とりあえず Blanchard に張って音を出してみました。以下、MSP3050 と MA175 の比較です。

・見た目上、MA175 のプレーン弦にコーティングは施されていない。

・テンションは MSP3050 < MA175 です。

・パワーは MSP3050 ≦ MA175、MSP3050 にあったペシャペシャ感はない。

・サウンドは妙な癖がなくて安心できる、レスポンスもよく立ち上がる。弾き手次第、ギター次第といえるかもしれない。

・M140 で顕著だった張りたてのジャリジャリ感は少なく、最初から落ち着いたサウンド。MSP と比べると、ややエッジが立っていて元気な感じ(数時間で多少は落ち着く)。

・チューニングの安定感は標準以上、耐久性は不明ながら、M 3桁よりは長いだろうけど MSP よりはかなり短いと予想します。

 

 

引き続き Light PhosphorBronze Gage (MA540)も購入しました。

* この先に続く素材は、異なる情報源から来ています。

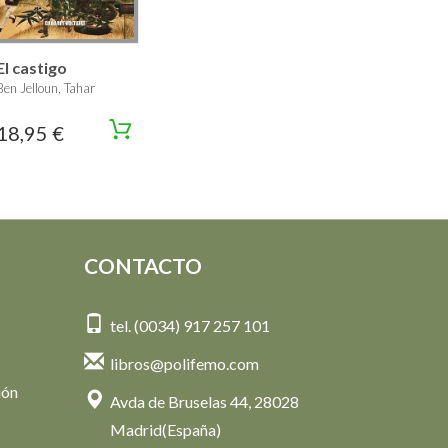
El castigo
Ben Jelloun, Tahar
18,95 €
CONTACTO
tel. (0034) 917 257 101
libros@polifemo.com
ión
Avda de Bruselas 44, 28028
Madrid(España)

ショートスケールの OOO-18S に張ってみました。MSP4100 と比べて、テンションは同じくらい、パワーはやや弱いかも、数日使ってみないと判りませんが、MSP の品質には及ばない感じ。Bronze を試してダメなら JohnPearse 600L に戻すかもしれません。

 

 

弦の値段もバカにはできませんが、もうしばらく気長に試そうと思います。現時点は、それぞれのギターに合う弦は以下のように考えています。

 

Blanchard the Bristlecone (LONG Scale) ⇒ Martin MA175 or MA170

このギターのトップは比較的柔らかめのイングルマンスプルースで、ブレイシングはスキャロップド フォワードシフテッド です。MSP3050 なら問題なかったのですが、 同じカムライトの MA175 だと腹が出てきて、張りっぱなしにするには少々危険を感じます。EXLight にするかもしれません(ナット溝の問題もあるので慎重にはなります)。

 

Santacruz OM (LONG Scale) ⇒ Martin MA175

Blanchard よりは頑丈だと思うので、MA175 で大丈夫だと思う。

 

Collings OM-1A (LONG Scale) ⇒ Martin MA540 or Martin MA175

これはライト張りっぱなしでも大丈夫なのですが、指が痛いので普段は半音下げています。ですので MA540 (普段は半音下げ) 、もしくは MA175 でいいかなと思います。でも JohnPeaese にするかも。

 

Toru OOO-18S (Short Scale) ⇒ Martin MA540 or JohnPearse 600L

そもそも相性は JohnPearse 600L のほうがよいので、値段を考えると MA540 は使わないようにするかもしれません。

 

 

Side&Back がマホガニー系のギターには Bronze を、Side&Back がローズウッド系のギターには PhosphorBronze が相性がよい、という解説を何度か見聞きした記憶がありますが、あまりに気にしないほうがよいですよ。自分の耳を信じましょう。